Session data is great because it shows me everything that happened, regardless of whether it involved a logging application (like a Web proxy) or not. However, to get at the details I would need to generate transcripts, like this.

My point is that sometimes it's helpful to work with an application-specific log, like a Squid Web proxy log, instead of rebuilding everything from traffic.

Speaking of Squid, I found that the default /etc/logrotate.d/squid entry which controls /var/log/access.log rotation, contains this:

#
# Logrotate fragment for squid.
#
/var/log/squid/*.log {
daily
compress
delaycompress
rotate 2
missingok
nocreate
sharedscripts
prerotate
test ! -x /usr/sbin/sarg-maint || /usr/sbin/sarg-maint
endscript
postrotate
test ! -e /var/run/squid.pid || /usr/sbin/squid -k rotate
endscript
}

I decided to change the "rotate 2" to "rotate 30" to give me 30 days of logs. Remember this is my own network's setting, where I was duplicating my client's experience for your blog reading enjoyment. As far as my client was concerned, I did not find any evidence of compromise after checking my session and full content data for suspicious post-alert activity.

8 comments:

Anonymous said...

Good post, however, I don't understand why you would of liked to of seen a lot of alerts instead of just one.
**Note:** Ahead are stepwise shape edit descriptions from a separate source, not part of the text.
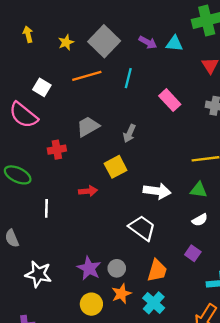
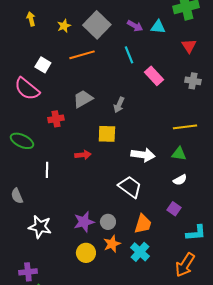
cyan line: (128, 78) -> (129, 55), moved, turned -36
yellow square: (116, 167) -> (107, 134), turned 30
purple star: (89, 268) -> (84, 222), turned 30

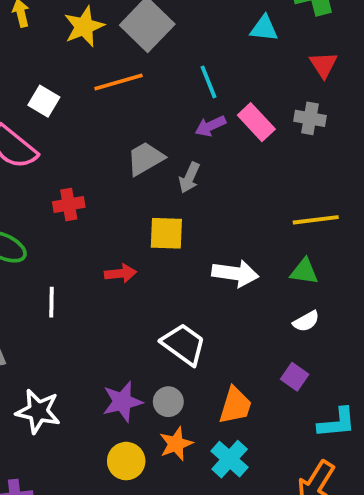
yellow star: (64, 26) -> (84, 26), size x1.5
purple arrow: (135, 26) -> (210, 126), moved, turned 126
gray cross: (193, 81) -> (310, 118), moved
gray trapezoid: (83, 99) -> (145, 159), moved
white trapezoid: (130, 187) -> (184, 344), moved

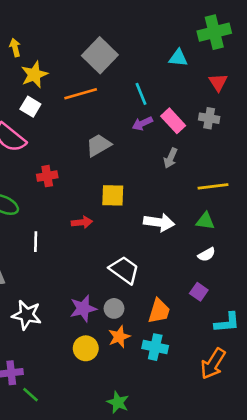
yellow star: (84, 26) -> (34, 75), moved
gray arrow: (189, 178) -> (171, 158), moved
cyan cross: (230, 459) -> (155, 347), turned -30

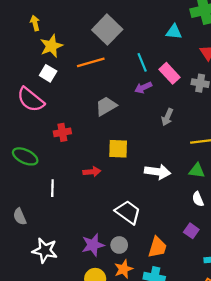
pink rectangle: (173, 121) -> (169, 73), moved
white semicircle: (207, 254) -> (198, 199), turned 96

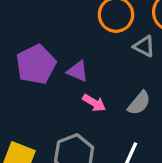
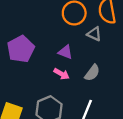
purple triangle: (78, 71) -> (65, 52), moved

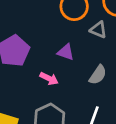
pink arrow: (61, 74) -> (49, 79), moved

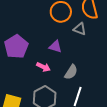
gray semicircle: (98, 75) -> (71, 72), moved

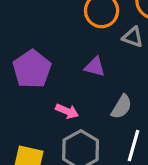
pink arrow: (43, 67) -> (67, 111), moved

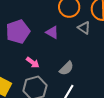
purple triangle: (95, 67) -> (52, 32), moved

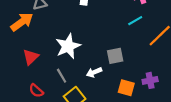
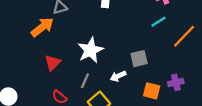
gray line: (62, 76) -> (85, 81), turned 56

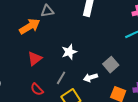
white star: (90, 50) -> (69, 52), size x0.7
gray square: (139, 59) -> (111, 65), turned -35

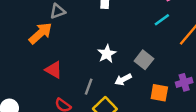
white star: (69, 52) -> (107, 54), moved
red triangle: (35, 59) -> (54, 70), turned -42

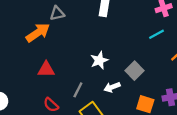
red triangle: (54, 70) -> (46, 69), turned -36

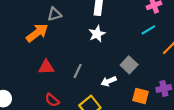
white star: (99, 60) -> (97, 34), moved
gray line: (78, 90) -> (78, 71), moved

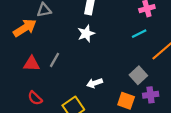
gray square: (129, 65) -> (138, 75), moved
gray line: (78, 71) -> (55, 60), moved

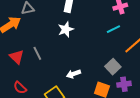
gray line: (55, 60) -> (37, 53), turned -56
red triangle: (31, 64) -> (17, 57), turned 42

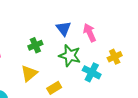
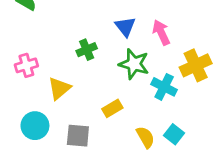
yellow cross: (115, 57) -> (196, 65), size x1.5
yellow triangle: (29, 73) -> (59, 88), moved

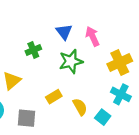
green star: (134, 64) -> (71, 61), turned -30
cyan cross: (164, 87) -> (121, 94), moved
yellow semicircle: (145, 137) -> (80, 107), moved

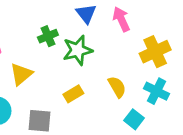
green star: (71, 61) -> (78, 50), moved
yellow semicircle: (80, 107) -> (117, 87), moved

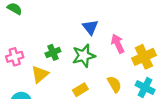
pink arrow: (121, 19) -> (118, 44), moved
green cross: (48, 36) -> (53, 52), moved

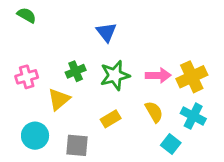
blue triangle: (90, 27) -> (106, 32), moved
pink arrow: (118, 44) -> (158, 75), moved, turned 114

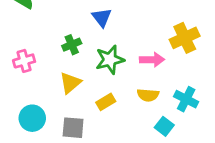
green cross: (76, 71) -> (72, 45), moved
yellow cross: (192, 77) -> (185, 38), moved
yellow triangle: (59, 99) -> (70, 83), moved
yellow semicircle: (154, 112) -> (148, 95), turned 125

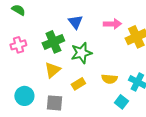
green cross: (72, 45) -> (53, 42), size x1.5
pink arrow: (152, 60) -> (112, 24), moved
pink cross: (24, 61) -> (18, 45), moved

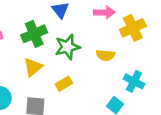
yellow semicircle: (109, 79) -> (105, 55), moved

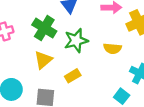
green cross: (34, 34) -> (44, 28), turned -35

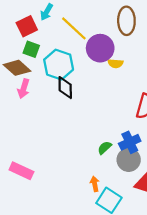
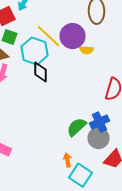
yellow line: (74, 28) -> (48, 36), moved
green semicircle: (105, 148) -> (76, 127), size x1.5

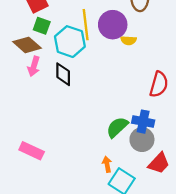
yellow line: (48, 36) -> (86, 25), turned 40
black diamond: (40, 72) -> (63, 74), moved
blue cross: (100, 122) -> (143, 122), turned 36

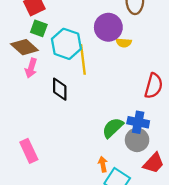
yellow line: (86, 25) -> (83, 59), moved
black diamond: (63, 74) -> (60, 89), moved
pink rectangle: (32, 151) -> (29, 151), turned 40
Can you help me to understand why?

Anonymous said...

Richard,

What can you tell us about that utility that looks like it's written in Tcl shown in blog_log_case_transcript.jpg?

Richard Bejtlich said...

I said I was worried because I saw one alert, not one hundred. 100 indicates a loose signature, while 1 indicates a tight signature.

Richard Bejtlich said...

The transcript was created using Tcpflow, which Sguil calls to rebuild the full content from the session or alert of interest.

Anonymous said...

That makes sense, thanks Richard.

Sometwo said...

The value is not in the data, but in the structure
Years ago, some clever person calculated that if you reduce human beings to their components of carbon, hydrogen, oxygen, and nitrogen atoms, they would be worth only 97 cents. However droll this assessment, it's misleading. People aren't composed of mere isolated collections of atoms. Our atoms combine into enzymes, proteins, hormones, and many other substances that would cost millions of dollars per ounce on the pharmaceutical market. The precise structure of these combinations of atoms is what gives them greater value. By analogy, database structure makes possible the interpretation of seemingly meaningless data. The structure brings to the surface patterns, trends, and tendencies in the data. Unstructured data -- like uncombined atoms -- has little or no value.
-- SQL For Dummies 6th edition

I found this an interesting quote I read today. The more structure the data, the more valuable it is. Flat text files such as logs have little or no structure compared to NSM data when put into a database, and thus aren't as valuable.

Anonymous said...

..it's log, it's log. It's big, it's heavy, it's wood...

Sorry.. just couldn't fight the urge.

Anonymous said...
This comment has been removed by a blog administrator.